▶ _Your goal_: Lift every line from the entries that includes the word "Penha".

▶ _Saved data entries_:

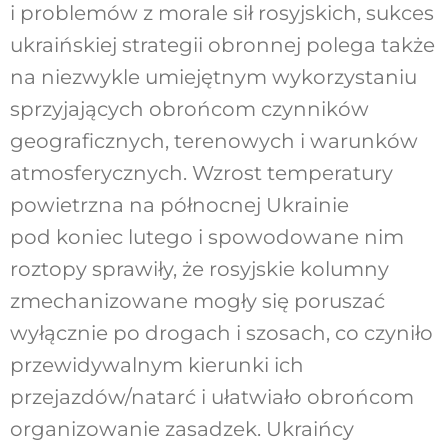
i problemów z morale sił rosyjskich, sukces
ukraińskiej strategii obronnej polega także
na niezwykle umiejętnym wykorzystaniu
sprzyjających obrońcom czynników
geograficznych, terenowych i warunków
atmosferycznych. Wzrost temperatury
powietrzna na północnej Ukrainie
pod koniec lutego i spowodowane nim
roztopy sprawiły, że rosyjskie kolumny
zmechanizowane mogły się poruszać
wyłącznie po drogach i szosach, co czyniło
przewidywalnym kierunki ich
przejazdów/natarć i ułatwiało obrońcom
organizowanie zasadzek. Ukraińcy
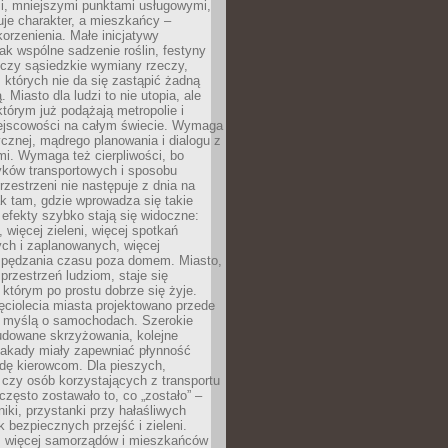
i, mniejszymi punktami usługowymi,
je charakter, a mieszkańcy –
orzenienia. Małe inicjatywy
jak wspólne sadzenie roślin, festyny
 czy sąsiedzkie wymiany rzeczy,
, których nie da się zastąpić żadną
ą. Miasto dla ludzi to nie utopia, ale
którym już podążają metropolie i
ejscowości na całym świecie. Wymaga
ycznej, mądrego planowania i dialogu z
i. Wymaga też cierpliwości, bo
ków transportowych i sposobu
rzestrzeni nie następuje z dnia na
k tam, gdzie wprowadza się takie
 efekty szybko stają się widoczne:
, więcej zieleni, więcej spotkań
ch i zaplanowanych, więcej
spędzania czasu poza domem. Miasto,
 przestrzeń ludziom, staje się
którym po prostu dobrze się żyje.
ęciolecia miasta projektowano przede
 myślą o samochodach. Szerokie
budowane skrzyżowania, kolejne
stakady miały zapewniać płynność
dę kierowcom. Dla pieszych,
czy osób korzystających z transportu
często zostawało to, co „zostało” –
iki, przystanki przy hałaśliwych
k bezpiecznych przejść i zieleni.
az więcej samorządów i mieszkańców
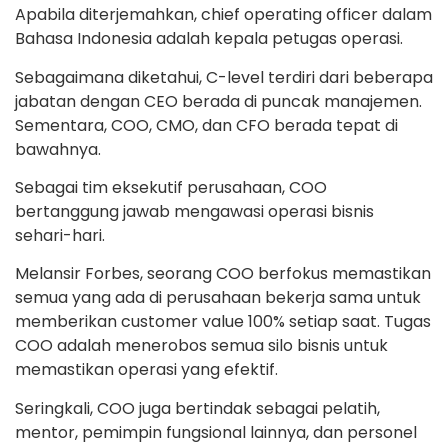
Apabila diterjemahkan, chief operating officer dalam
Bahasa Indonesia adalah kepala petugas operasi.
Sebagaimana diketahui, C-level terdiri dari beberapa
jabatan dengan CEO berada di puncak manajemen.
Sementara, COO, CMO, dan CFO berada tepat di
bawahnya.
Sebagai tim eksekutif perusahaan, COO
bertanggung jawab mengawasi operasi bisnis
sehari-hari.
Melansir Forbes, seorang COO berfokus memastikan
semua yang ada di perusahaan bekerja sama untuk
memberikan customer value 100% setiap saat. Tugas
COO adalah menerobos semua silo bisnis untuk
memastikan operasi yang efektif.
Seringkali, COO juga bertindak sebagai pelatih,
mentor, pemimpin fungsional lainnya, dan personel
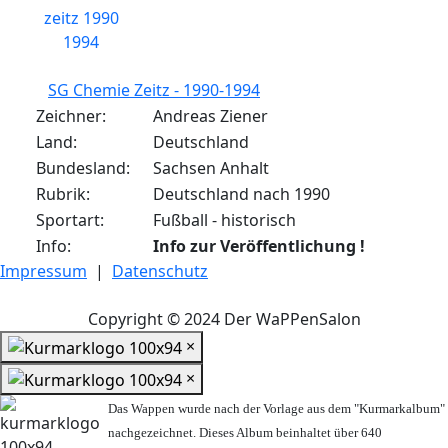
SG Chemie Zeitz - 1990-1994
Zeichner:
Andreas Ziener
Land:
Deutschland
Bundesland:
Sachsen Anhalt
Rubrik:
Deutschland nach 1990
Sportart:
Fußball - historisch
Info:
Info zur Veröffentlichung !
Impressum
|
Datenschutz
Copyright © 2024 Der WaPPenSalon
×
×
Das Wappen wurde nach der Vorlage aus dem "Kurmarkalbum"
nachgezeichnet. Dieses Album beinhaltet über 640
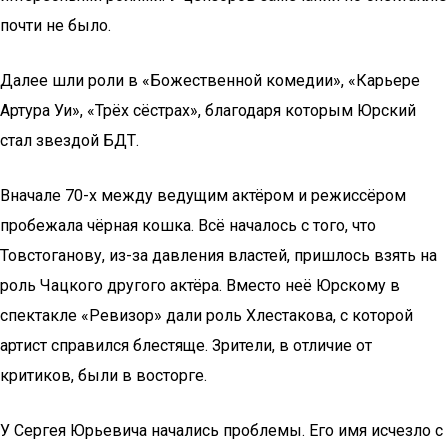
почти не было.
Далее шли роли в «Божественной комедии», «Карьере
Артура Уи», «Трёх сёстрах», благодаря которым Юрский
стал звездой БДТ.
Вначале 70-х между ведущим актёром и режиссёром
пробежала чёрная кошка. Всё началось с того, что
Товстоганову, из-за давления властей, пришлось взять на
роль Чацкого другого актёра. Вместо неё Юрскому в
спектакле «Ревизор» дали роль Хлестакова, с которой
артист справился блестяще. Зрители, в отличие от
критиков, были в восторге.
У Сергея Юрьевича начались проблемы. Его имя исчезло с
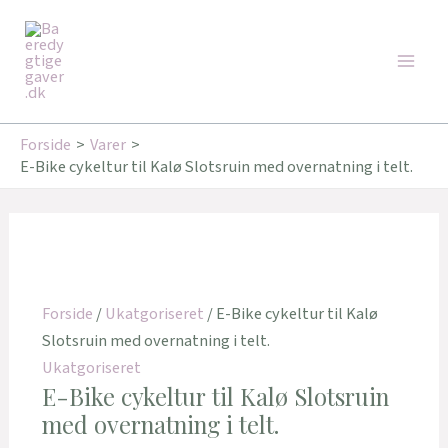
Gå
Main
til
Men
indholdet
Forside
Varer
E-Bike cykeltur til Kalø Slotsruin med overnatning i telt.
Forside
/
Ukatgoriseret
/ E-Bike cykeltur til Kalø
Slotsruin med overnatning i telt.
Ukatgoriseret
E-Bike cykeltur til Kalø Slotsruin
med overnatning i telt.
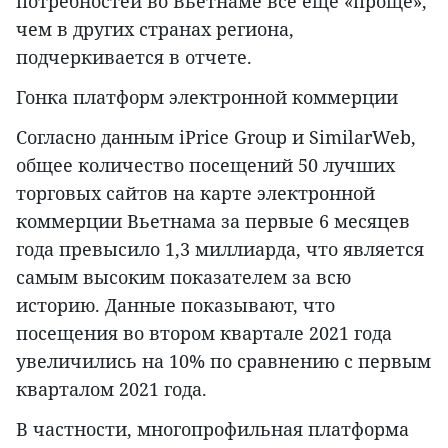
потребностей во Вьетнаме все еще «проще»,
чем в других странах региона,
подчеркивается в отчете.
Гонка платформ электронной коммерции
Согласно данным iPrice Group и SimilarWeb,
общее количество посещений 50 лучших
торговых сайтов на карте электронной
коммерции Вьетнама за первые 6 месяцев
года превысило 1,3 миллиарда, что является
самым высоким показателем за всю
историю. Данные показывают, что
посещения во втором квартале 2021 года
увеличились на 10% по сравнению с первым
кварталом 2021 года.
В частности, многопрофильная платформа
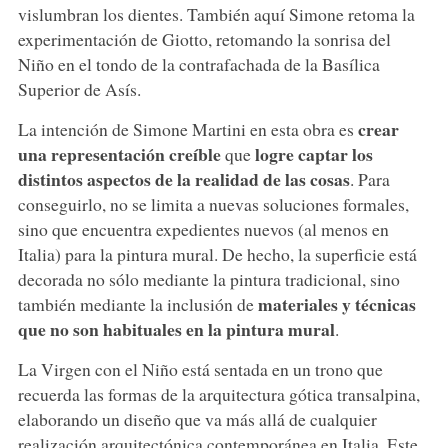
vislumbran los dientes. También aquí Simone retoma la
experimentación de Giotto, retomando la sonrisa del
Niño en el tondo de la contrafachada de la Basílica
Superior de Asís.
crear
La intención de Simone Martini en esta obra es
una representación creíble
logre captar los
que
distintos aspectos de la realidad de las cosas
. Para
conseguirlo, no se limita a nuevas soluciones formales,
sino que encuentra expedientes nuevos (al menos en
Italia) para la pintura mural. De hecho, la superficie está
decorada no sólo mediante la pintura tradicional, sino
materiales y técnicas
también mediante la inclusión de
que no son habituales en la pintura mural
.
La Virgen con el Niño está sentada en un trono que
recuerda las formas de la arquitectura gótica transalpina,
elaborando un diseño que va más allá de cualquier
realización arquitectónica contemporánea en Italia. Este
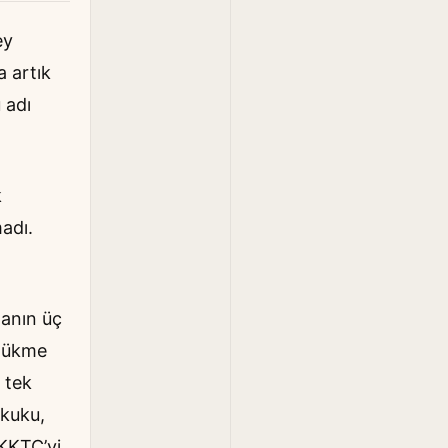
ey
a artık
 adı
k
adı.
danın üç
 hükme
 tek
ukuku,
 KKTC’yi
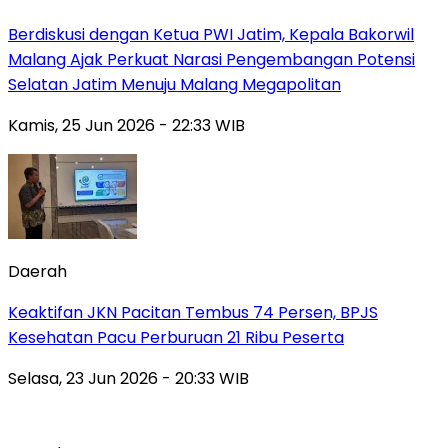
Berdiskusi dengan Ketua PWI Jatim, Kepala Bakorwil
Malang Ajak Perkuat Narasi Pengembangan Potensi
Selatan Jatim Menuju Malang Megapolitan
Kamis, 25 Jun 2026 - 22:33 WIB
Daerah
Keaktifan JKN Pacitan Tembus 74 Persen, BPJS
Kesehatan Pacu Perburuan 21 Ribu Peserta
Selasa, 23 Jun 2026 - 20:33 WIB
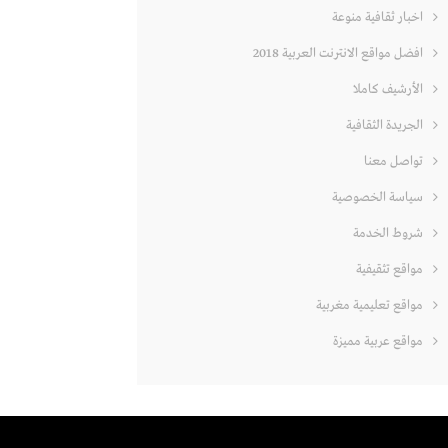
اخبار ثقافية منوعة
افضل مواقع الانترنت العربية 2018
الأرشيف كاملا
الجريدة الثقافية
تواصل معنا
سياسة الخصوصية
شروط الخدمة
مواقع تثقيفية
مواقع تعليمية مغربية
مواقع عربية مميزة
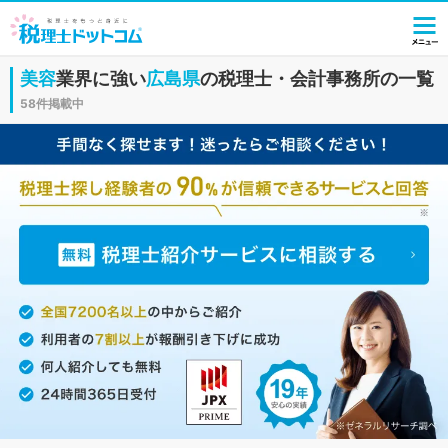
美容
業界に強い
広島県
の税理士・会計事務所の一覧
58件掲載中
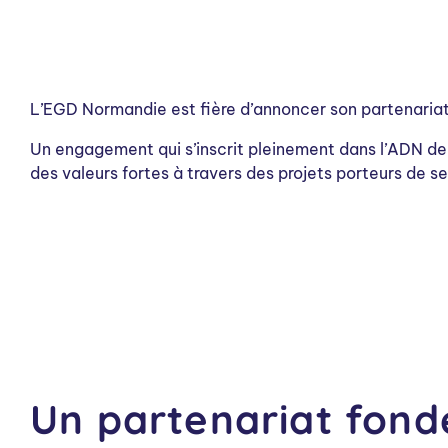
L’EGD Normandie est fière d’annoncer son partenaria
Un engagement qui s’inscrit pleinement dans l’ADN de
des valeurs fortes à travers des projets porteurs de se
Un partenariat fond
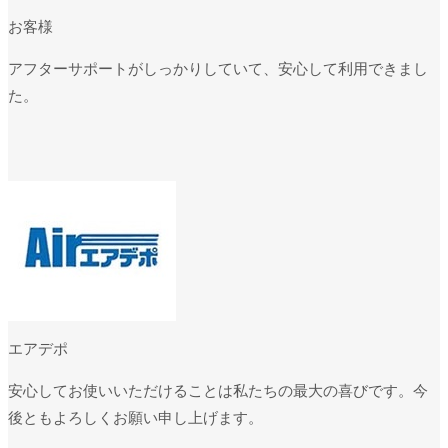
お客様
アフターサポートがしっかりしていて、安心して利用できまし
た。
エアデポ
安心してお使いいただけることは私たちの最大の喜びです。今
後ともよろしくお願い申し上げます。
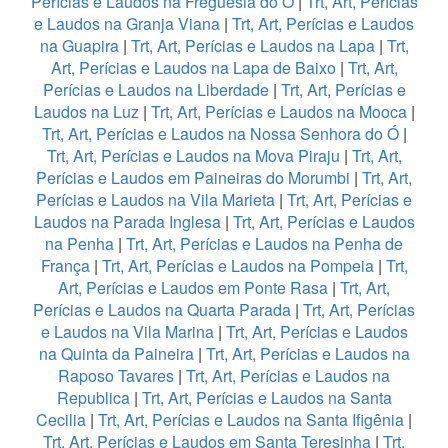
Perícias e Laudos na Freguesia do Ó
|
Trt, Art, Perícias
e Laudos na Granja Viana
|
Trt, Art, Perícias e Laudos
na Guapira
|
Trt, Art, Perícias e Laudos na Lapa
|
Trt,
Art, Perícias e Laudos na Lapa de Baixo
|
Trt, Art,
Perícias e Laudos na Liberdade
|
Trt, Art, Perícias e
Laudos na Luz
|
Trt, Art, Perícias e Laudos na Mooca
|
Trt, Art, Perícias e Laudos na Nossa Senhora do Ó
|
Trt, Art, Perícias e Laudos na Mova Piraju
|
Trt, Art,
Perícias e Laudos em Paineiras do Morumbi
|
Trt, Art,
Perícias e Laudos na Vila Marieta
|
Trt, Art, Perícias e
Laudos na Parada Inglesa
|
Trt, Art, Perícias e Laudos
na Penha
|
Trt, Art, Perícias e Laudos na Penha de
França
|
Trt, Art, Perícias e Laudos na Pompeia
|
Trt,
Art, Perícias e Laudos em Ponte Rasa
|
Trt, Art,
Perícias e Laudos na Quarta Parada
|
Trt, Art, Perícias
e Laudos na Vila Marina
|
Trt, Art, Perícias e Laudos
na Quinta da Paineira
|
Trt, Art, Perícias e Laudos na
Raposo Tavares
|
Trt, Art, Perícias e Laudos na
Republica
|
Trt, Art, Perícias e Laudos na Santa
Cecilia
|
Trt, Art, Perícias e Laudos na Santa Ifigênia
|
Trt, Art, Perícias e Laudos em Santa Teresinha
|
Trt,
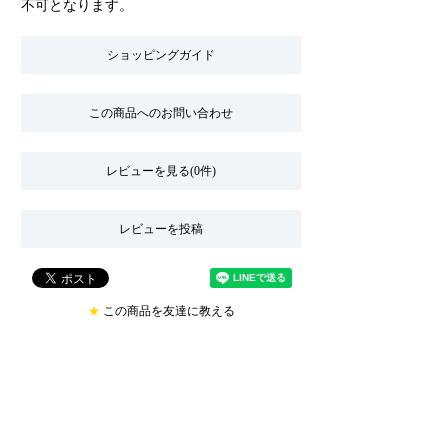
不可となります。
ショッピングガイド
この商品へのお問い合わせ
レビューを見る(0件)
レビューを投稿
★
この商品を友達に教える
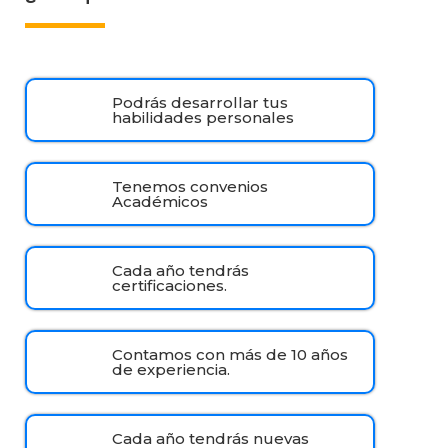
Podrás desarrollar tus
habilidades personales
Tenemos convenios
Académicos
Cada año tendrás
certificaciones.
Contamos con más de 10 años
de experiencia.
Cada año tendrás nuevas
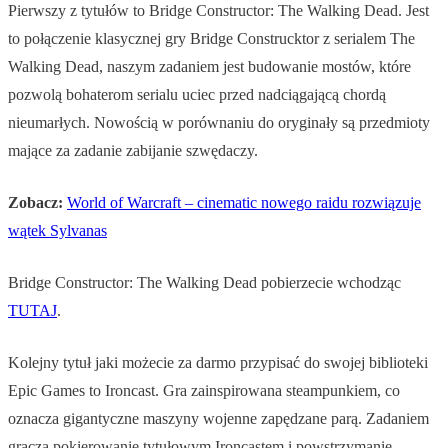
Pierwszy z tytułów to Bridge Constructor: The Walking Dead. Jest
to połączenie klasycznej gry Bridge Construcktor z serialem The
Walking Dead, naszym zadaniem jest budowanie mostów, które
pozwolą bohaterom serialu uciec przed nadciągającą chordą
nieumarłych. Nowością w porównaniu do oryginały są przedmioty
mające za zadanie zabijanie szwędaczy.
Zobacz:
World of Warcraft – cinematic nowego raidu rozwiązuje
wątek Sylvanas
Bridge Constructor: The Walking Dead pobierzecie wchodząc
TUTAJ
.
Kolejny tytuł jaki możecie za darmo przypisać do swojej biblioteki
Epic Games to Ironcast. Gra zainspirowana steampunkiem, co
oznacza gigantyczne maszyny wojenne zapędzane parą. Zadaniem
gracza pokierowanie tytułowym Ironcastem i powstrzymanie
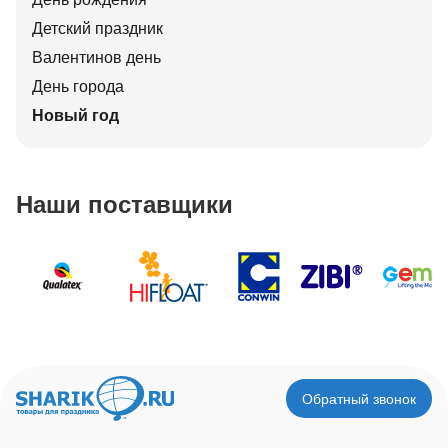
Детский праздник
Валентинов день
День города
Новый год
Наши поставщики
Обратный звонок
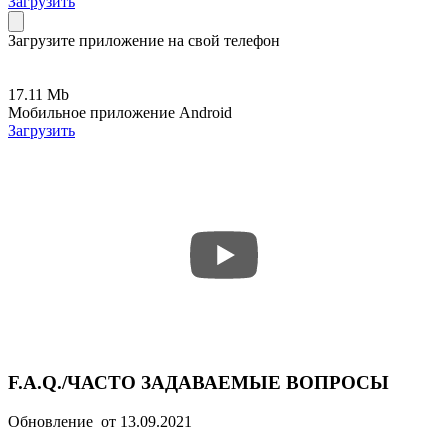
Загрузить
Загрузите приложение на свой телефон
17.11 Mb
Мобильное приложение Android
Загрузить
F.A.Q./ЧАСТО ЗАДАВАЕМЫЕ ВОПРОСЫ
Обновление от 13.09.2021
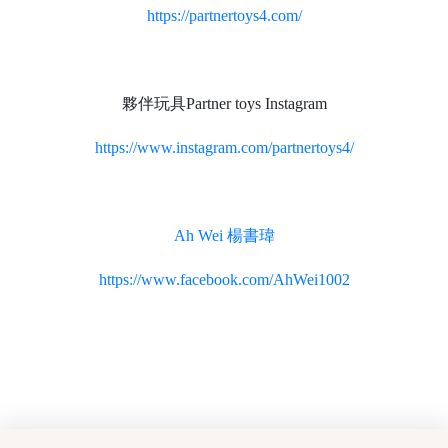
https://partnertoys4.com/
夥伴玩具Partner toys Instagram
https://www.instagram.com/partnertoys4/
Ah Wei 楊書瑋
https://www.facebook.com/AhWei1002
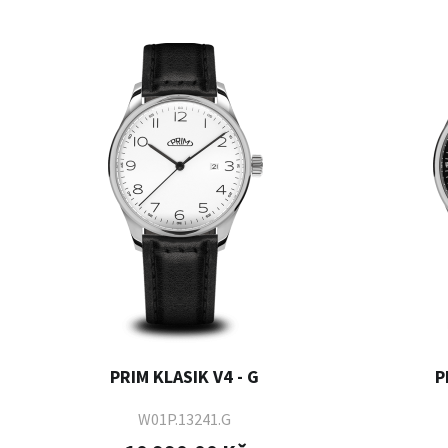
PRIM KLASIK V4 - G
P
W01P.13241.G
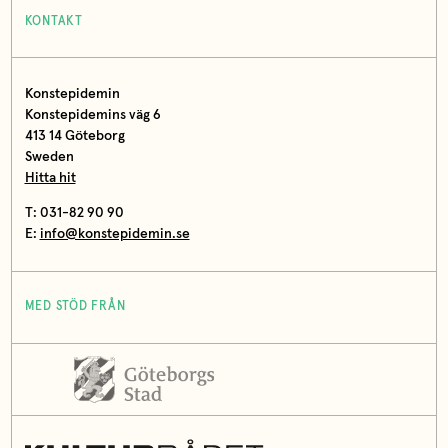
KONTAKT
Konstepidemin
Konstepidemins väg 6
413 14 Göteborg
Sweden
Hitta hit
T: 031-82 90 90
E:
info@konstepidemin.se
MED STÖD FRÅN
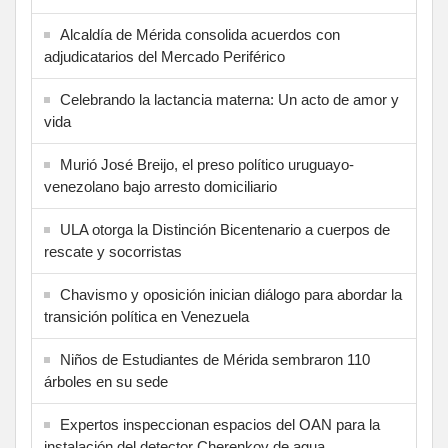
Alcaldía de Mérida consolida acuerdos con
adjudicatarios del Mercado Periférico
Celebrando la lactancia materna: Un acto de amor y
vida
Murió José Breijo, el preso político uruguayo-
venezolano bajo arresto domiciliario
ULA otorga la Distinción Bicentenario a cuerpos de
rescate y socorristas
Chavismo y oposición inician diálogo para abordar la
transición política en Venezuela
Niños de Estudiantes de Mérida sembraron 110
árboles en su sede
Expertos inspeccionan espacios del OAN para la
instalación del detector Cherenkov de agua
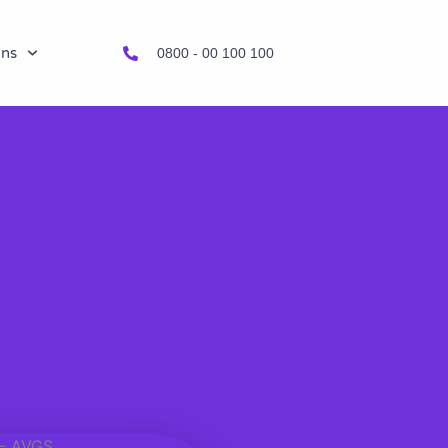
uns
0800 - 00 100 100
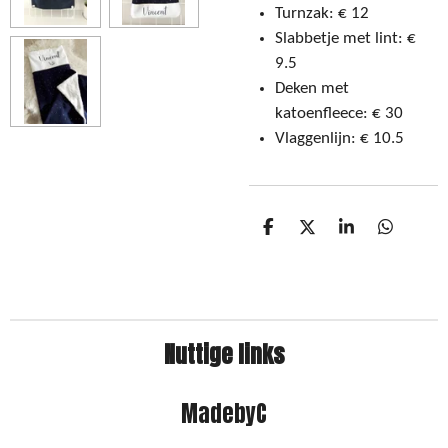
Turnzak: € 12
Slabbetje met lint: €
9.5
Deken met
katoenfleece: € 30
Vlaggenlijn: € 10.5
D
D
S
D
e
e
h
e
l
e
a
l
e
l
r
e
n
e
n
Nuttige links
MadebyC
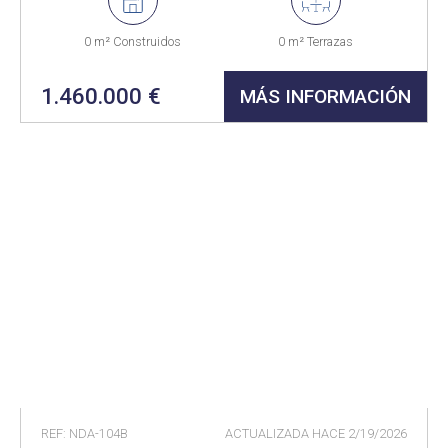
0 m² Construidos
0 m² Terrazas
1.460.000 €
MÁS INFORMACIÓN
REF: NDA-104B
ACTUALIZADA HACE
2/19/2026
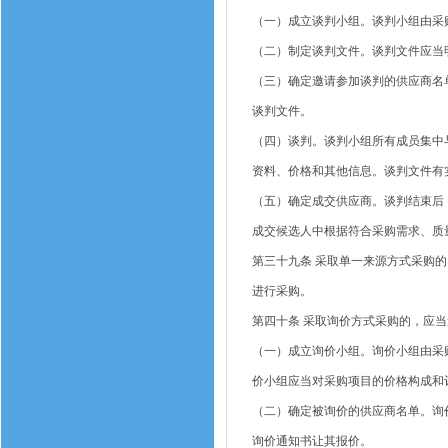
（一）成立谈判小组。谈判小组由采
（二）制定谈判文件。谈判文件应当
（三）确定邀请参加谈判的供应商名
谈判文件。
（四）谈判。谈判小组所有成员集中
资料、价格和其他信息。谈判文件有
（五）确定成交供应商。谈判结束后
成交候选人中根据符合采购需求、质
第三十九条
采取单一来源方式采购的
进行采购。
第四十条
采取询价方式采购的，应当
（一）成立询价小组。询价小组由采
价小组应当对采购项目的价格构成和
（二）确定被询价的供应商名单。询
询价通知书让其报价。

▶ _Answer space_:
na Penha
Trt, Art, Perícias e Laudos na Penha de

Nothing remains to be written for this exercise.